The Right to Know


Now that the wild and foggy phase of the military action against the great general of an invisible and implacable enemy army is over, here comes — as is usual in modern democracies’ history — the moment of explanations and details. This moment has arrived for the America of Barack Obama, who, in fact, has been tormenting himself for four days in the dilemma whether to spread or hide the horrible pictures of bin Laden’s murder.

And if there can’t be rational or reasonable doubts about the death of the planner of dozens of massacres of innocent victims in the world — since it’s known that lying would have caused a momentous disaster — the doubts about the modalities and the execution of that attack can’t ferment in the international conscience.

Secretary of State Clinton, Secretary of Defense Gates, the new Director of the CIA Panetta and Obama himself are right in not wanting to share the images of bin Laden’s body, shot in the head, destroyed by the bullets of the assault specialists, to whom it is taught to shoot in the face so as to leave him with no way out. The thrill of horror and instinctive mercy that we would feel for every mangled human being, even those who chose to call themselves out and to preach violent death as the road to heaven, will rise in whoever sees those pictures. Likewise, it is inevitable that those macabre images will become a truculent icon for the terror apostles.

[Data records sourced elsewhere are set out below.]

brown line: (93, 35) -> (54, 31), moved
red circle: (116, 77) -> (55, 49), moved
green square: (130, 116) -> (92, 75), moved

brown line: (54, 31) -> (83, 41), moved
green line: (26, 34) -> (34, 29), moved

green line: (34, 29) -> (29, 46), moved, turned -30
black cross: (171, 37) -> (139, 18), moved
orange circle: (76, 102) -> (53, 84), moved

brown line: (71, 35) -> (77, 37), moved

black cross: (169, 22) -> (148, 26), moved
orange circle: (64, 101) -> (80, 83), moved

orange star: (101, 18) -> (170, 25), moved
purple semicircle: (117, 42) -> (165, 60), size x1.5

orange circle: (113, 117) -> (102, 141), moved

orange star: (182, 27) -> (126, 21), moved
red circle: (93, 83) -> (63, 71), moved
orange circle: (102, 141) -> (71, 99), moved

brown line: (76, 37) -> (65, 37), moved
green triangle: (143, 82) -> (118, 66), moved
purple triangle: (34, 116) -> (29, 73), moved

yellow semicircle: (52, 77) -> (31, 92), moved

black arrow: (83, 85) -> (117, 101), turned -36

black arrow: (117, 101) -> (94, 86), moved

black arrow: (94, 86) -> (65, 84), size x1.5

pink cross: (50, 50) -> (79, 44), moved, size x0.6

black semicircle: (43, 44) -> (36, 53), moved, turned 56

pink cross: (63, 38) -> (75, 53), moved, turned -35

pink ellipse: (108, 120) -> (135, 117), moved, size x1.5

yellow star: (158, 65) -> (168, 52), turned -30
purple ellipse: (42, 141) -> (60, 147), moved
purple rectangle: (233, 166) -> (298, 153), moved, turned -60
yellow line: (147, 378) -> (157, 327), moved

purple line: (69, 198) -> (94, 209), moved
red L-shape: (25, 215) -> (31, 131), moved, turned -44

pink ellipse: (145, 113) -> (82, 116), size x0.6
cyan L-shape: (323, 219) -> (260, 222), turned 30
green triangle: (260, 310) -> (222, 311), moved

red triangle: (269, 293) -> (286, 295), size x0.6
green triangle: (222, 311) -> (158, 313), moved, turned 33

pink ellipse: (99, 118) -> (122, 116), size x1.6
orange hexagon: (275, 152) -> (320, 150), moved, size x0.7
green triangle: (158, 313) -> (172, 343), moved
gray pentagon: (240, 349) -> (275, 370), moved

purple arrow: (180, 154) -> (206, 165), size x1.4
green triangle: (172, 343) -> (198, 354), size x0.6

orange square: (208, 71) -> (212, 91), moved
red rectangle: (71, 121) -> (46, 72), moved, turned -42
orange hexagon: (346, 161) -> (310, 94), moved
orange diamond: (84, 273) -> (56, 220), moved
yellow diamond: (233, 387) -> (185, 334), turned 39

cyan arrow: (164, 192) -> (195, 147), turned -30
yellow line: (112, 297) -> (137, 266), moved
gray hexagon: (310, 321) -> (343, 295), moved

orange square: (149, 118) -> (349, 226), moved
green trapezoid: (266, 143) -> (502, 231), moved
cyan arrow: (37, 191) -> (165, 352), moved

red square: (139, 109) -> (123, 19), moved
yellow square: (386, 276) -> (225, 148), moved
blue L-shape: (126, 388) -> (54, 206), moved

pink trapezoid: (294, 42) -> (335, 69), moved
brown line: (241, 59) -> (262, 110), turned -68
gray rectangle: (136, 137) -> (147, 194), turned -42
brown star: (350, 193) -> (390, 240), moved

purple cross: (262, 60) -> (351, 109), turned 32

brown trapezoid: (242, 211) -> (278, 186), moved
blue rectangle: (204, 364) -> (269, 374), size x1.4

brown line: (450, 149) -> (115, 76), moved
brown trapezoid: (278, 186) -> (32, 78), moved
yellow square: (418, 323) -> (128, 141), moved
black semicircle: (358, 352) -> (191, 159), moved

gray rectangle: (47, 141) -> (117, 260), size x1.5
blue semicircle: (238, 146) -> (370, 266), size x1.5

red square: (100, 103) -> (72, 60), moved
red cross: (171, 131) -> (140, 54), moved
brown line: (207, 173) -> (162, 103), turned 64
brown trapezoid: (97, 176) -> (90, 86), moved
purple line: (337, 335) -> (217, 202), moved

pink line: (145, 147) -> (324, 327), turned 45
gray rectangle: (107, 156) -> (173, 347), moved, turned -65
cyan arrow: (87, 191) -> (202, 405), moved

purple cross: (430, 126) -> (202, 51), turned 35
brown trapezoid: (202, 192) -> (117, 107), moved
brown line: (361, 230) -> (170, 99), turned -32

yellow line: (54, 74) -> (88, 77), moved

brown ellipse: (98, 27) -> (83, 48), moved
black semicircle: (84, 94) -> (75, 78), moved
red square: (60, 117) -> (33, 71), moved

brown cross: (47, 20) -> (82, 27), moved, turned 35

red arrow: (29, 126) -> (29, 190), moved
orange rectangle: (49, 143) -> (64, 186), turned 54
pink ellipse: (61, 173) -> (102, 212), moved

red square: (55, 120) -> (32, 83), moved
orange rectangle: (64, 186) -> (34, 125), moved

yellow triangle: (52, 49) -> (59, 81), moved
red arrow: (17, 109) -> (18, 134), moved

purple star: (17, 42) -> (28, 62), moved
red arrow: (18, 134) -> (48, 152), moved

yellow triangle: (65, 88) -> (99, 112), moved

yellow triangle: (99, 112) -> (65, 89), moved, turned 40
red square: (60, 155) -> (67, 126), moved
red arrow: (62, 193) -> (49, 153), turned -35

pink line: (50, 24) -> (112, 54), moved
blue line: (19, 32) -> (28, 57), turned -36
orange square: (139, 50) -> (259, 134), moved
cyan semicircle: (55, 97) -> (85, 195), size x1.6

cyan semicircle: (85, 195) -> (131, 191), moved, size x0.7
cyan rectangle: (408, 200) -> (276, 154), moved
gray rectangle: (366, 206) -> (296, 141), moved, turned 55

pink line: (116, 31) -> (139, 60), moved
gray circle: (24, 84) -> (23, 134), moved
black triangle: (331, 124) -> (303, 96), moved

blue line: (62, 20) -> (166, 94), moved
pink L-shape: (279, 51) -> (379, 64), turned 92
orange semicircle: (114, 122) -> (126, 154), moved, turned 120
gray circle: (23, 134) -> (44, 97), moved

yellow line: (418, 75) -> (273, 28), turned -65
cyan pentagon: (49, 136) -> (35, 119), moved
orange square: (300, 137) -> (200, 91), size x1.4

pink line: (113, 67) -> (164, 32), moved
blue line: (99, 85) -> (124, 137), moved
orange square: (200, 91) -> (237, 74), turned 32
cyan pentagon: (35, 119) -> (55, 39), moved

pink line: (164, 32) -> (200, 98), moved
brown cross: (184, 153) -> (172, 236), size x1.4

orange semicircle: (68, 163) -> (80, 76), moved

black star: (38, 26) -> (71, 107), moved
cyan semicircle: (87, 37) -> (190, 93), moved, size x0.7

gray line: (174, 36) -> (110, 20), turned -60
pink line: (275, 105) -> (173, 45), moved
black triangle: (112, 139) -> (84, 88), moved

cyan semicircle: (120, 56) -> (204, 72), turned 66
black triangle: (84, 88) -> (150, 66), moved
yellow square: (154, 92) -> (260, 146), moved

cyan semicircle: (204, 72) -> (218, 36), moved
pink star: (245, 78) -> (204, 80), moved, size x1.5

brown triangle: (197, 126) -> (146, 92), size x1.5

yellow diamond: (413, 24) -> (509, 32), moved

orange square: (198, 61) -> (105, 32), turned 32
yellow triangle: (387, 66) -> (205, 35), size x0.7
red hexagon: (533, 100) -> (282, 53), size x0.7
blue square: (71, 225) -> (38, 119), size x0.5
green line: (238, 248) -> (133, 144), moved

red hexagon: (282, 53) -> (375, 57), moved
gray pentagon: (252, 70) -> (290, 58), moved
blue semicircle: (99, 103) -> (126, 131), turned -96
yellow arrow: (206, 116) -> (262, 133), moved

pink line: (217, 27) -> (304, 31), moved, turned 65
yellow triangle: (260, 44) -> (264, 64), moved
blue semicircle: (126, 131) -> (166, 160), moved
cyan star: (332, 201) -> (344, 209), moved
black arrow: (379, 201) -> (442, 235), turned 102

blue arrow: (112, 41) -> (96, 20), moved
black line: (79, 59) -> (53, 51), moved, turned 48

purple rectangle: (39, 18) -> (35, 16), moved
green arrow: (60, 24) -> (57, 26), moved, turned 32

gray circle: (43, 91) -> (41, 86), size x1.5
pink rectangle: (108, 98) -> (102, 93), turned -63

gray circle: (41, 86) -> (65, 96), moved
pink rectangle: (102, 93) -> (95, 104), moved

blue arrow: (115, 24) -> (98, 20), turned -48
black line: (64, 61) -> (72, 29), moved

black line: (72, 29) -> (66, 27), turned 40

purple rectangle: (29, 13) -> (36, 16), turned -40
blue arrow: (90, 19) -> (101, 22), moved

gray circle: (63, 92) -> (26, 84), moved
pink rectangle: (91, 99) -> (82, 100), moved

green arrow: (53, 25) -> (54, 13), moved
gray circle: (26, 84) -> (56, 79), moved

The pictures have already been shown to deputies and senators — therefore to the representatives elected directly and individually, in the United States, by name and last name by the American people — and whoever has seen them has already declared not to have any doubt about the identity of the dead.

But this indirect and believable warranty — in an America where the opposition to Obama has reveled for years in the fairy tale of his illegitimate birth and would be happy to raise doubts and destroy a president that today flies high — can’t be enough for the world public opinion that doesn’t question Obama’s word.

Whoever realizes that no head of state could handle for a minute such a huge lie and knows with no hesitation the “right side” to stand by even in the dirty and sordid fight against terrorism, remembers that the strength of free nations doesn’t lie in the cannons or in the super trained commandos. It’s in the principle of accountability, of responsibility and the public report of your actions and choices.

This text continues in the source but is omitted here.